After watching the troupe perform a second dance, the Pirata Quiero Ser, they carried on around, picking up Wellington and Bungo as they passed the entrance gap. Wellington had fully recovered, and they’d been looking at buildings together, trying to quantise qualities such as field of view, territoriality and affordances. She cast maintenance on her original buffs, except for the intense but short duration boost she’d given Wellington which Bungo assured her had now fully worn off. Then she drew everybody into harmony and offered up a prayer to the deities for a gentle gradual focus upon their acquiring skills from the shared-out sights and their joint observations of the crowds. She wasn’t going to repeat the mistake she’d made in the Botanic Gardens and get bushwhacked by a sudden massive upgrade.

Partway down the side, while watching a particularly skilled talker jam eager groups into a tent to have their fortunes read, something clicked. It wasn’t that she lost sympathy for the people being milked, but she could now see them as the talker saw them; when they needed to be drawn in, when to wax lyrical and when to pile on the urgency to close the sale. Additional annotations appeared in her sight.

System: [Skill “Truesight” has reached level 15.]

Over the next few minutes she gained annotations indicating who looked likely to believe which category of rumour and where they’d spread it; how the properties of a building affected the flow of people around it and what they felt comfortable doing in different zones; and even an indicator of which nooks would make the best ambush or nesting spots for different monsters, that must have come from Tomsk.

System: [Skill “Truesight” has reached level 16.]

Alderney: “Oooh! That’s really useful, Tomsk. I think I can see how it could apply to spotting human ambushers too. Or, conversely, where best to lurk if you want to remain hidden by shadows.”

Bungo: “I agree. But, err, aren’t we meant to be progressing quests and going up levels today? Why are we here, rather than interrogating Beltrame?”

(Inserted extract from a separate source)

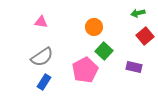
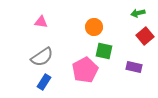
green square: rotated 30 degrees counterclockwise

Bulgaria: “I’m hoping to time our visit to the Fiorio so it coincides with news reaching Torello about the arrival of a particular trade ship, so we’ve a little free time to spend. This is a great place to warn adventurers about, and if we wait long enough Kafana might learn the language which would give us an edge when talking to the chief here. How’s that going?”

Kafana: “Slowly. It is the sort of problem that, when you crack enough small bits, suddenly everything else falls into place. It would help if we could test some of my guesses, to eliminate possibilities.”

Alderney: “I can do that. Have your expert system, Dinah?, watch my stream and feed me appropriate lines and I’ll pose as a fellow Arsenal resident.”

It went more smoothly than she thought. Bulgaria would pick a pair of staff gossiping at unpopular stalls, go up to them and plant an assertion or ignorant comment they were bound to discuss after he left. Kafana would use her spell to listen into their discussion then Alderney would wander up a minute later and try out the line Dinah crafted for the situation. The first few stalls were misses, but they hit jackpot when they came across a garrulous codger running a coconut shy who mistook Alderney for being a youngling and took it upon himself to correct her atrocious pronunciation.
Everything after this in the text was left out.